I’m trying to set up a periodic crawl for terms of interest to see if communities pop up that discuss them. Some are easy, like “Mordhau” because no other words contain it. On the other hand, “sword” and “HEMA” are problematic because things like “password” and “mathematical” contain them.

I tried to put quotes around the string but that returns nothing, and padding a space on either side didn’t change results.

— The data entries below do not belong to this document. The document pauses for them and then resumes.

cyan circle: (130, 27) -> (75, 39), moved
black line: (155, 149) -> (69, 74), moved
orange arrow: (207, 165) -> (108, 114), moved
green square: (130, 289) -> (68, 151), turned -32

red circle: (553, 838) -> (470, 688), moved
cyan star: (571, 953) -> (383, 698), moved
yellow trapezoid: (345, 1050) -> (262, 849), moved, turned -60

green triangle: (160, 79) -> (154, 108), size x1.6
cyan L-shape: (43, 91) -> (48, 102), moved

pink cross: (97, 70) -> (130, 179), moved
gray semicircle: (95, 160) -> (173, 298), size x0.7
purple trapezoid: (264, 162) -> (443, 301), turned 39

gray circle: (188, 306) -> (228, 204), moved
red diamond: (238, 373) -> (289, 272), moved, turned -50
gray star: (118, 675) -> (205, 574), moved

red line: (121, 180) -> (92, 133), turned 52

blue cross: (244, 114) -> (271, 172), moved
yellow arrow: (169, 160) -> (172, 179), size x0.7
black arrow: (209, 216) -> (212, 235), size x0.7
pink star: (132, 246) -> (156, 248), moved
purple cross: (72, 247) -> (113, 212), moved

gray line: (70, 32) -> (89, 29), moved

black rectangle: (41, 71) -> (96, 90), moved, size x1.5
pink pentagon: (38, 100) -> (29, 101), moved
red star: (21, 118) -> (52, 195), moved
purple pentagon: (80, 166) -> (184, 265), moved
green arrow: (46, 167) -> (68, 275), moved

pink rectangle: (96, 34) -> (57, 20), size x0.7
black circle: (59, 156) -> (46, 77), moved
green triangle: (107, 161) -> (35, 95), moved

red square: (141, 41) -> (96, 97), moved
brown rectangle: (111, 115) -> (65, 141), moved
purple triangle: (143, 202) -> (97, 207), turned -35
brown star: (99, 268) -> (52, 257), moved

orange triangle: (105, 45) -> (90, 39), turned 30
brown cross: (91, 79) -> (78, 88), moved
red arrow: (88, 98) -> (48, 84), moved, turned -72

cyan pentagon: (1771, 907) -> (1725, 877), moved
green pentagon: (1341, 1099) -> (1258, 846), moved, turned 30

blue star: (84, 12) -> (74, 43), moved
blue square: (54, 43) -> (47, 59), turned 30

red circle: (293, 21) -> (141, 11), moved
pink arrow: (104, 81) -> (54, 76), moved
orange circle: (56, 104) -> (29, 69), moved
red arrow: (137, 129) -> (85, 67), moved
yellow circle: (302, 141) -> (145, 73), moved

  • heartlessevil@lemmy.one
    link
    fedilink
    English
    arrow-up
    9
    ·
    edit-2
    2 years ago

    There doesn’t seem to be a way. The search is fairly rudimentary, you can see how it works here:

    https://github.com/LemmyNet/lemmy/blob/50efb1d519c63a7007a07f11cc8a11487703c70d/crates/db_schema/src/utils.rs#L59-L62

    It replaces spaces in your search query with wildcards, and puts wildcards at the beginning and end. It also uses case-insensitive search Here’s an example with regexes for the query “foo bar baz”:

    https://rubular.com/r/EiMum5gV9jWOaL

    I think it’s worth mentioning that this search algorithm is extremely slow. It uses several wildcard matches (multiple consecutive spaces also create multiple wildcards), case-insensitive search and doesn’t have indices. Even the built-in fulltext search capabilities of PostgreSQL would be miles more scalable.

    • Ken Oh@lemm.eeOP
      link
      fedilink
      English
      arrow-up
      3
      ·
      2 years ago

      Ah thanks, that does look very much on the crawl side of crawl-walk-run. Hopefully the devs understand the urgency of discoverability.

    • kevincox@lemmy.ml
      link
      fedilink
      English
      arrow-up
      1
      ·
      2 years ago

      It’s amazing how far a table scan will scale. But yes, I think replacing this by PostgreSQL Full Text Search will probably need to be done sooner than later.

      This will give some benefits such as stemming but will have some tradeoffs such as only allowing searching by full words. (but for Lemmy this is probably what people want 99% of the time.)